TASK OBJECTIVE
The response should hold every record from the listing that follows, verbatim, and no pictures.

[Opening RECORDS PROVIDED section]

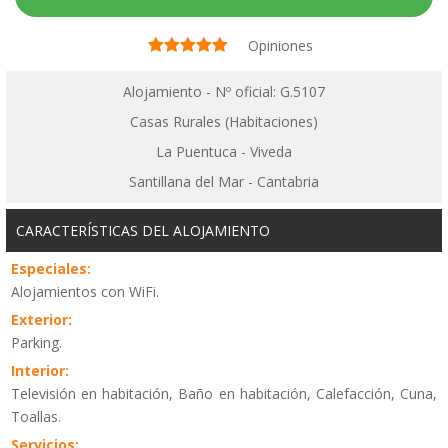
Opiniones
Alojamiento - Nº oficial: G.5107
Casas Rurales (Habitaciones)
La Puentuca - Viveda
Santillana del Mar - Cantabria
CARACTERÍSTICAS DEL ALOJAMIENTO
Especiales:
Alojamientos con WiFi.
Exterior:
Parking.
Interior:
Televisión en habitación, Baño en habitación, Calefacción, Cuna,
Toallas.
Servicios:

[Closing RECORDS PROVIDED section]

RESPONSE AREA
Opiniones
Alojamiento - Nº oficial: G.5107
Casas Rurales (Habitaciones)
La Puentuca - Viveda
Santillana del Mar - Cantabria
CARACTERÍSTICAS DEL ALOJAMIENTO
Especiales:
Alojamientos con WiFi.
Exterior:
Parking.
Interior:
Televisión en habitación, Baño en habitación, Calefacción, Cuna,
Toallas.
Servicios:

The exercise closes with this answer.